Common chemical pollutants could be linked to celiac disease
Elevated blood levels of toxic chemicals found in pesticides, nonstick cookware, and fire retardants have been tied to an increased risk for celiac disease in young people, according to a new study published in the journal Environmental Research.
Researchers from the New York University (NYU) Grossman School of Medicine analyzed levels of toxic chemicals in the blood of 30 children and young adults, ages 3 to 21 years old, who were newly diagnosed with celiac disease at NYU Langone Hassenfeld Children's Hospital. Test results were compared with those from 60 other young people of similar age, gender, and race. People with genes HLA-DQ2 and HLA-DQ8 are known to be at greater risk of being diagnosed with celiac disease. Other symptoms of celiac disease include diarrhea, fatigue, and anemia, the researchers said.

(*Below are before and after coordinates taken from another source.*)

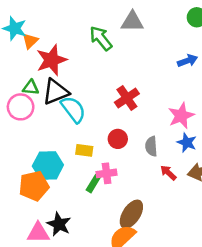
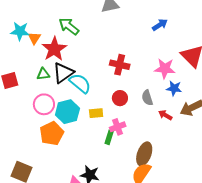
green arrow: (101, 38) -> (69, 26), moved
red cross: (127, 98) -> (120, 65), turned -30
pink circle: (21, 107) -> (44, 104), moved
pink star: (181, 116) -> (165, 69), turned -30
cyan hexagon: (48, 166) -> (67, 112), moved
orange pentagon: (34, 186) -> (52, 133), moved

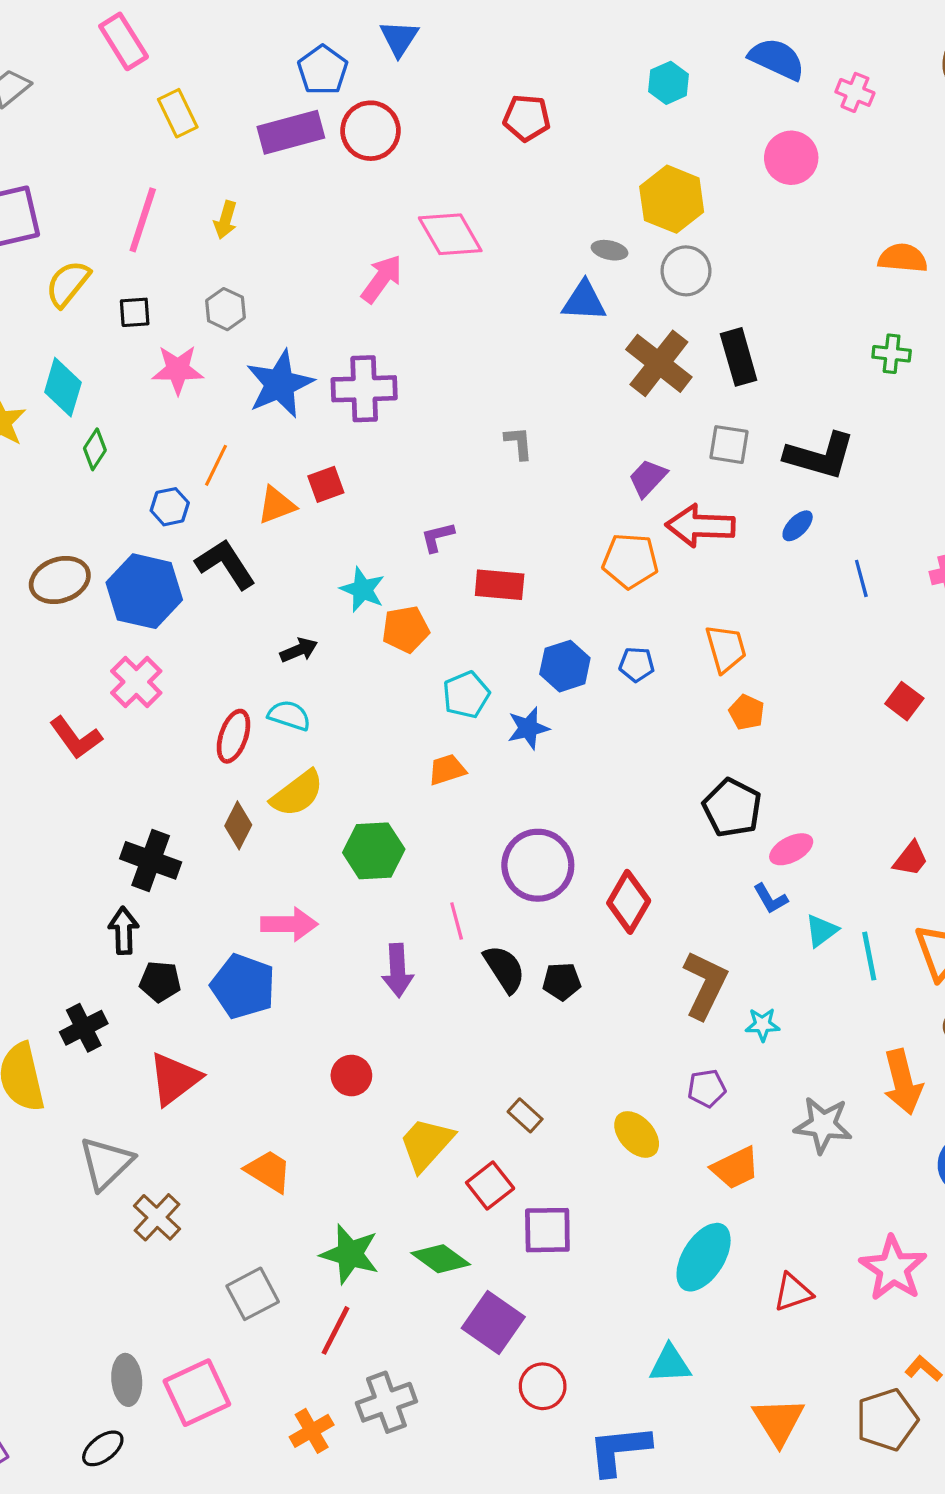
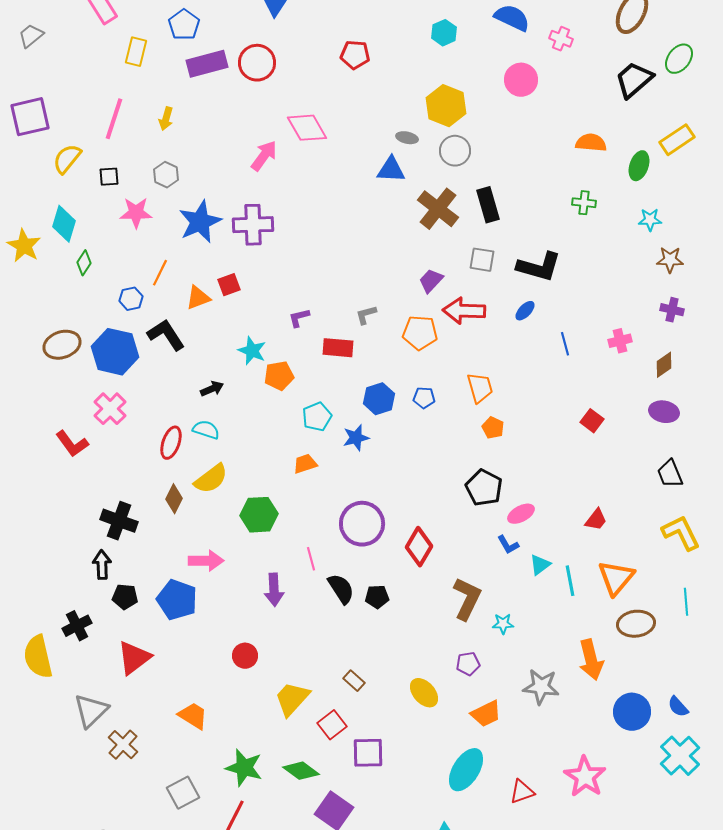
blue pentagon: (323, 70) -> (184, 25), moved
yellow rectangle: (178, 113) -> (136, 52), turned 40
gray L-shape: (519, 443) -> (366, 315), moved, turned -100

The research team found that children and young adults with high blood levels of pesticides, and with high levels of pesticide-related chemicals called dichlorodiphenyldichlorethylenes (DDEs), were twice as likely to be newly diagnosed with celiac disease as those without high levels.
The study also found that gender differences existed for celiac disease related to toxic exposures. For females, who make up many celiac cases, higher-than-normal pesticide exposure meant they were at least eight times more likely to become gluten intolerant. Young females with elevated levels of nonstick chemicals, known as perflouoroalkyls (PFAs), including products like Teflon, were five to nine times more likely to have celiac disease. Young males, on the other hand, were twice as likely to be diagnosed with the disease if they had elevated blood levels of fire-retardant chemicals, polybrominated diphenyl ethers, or PBDEs.
People with celiac disease have severe gut reactions, including diarrhea and bloating, to foods containing gluten, a protein found in wheat, rye, and barley. The only treatment is a gluten-free diet, with no bread, pasta, or cake, according to Abigail Gaylord, MPH, lead investigator of the study.
Further studies are needed to demonstrate that these toxic chemicals are a direct cause of celiac disease, the researchers said.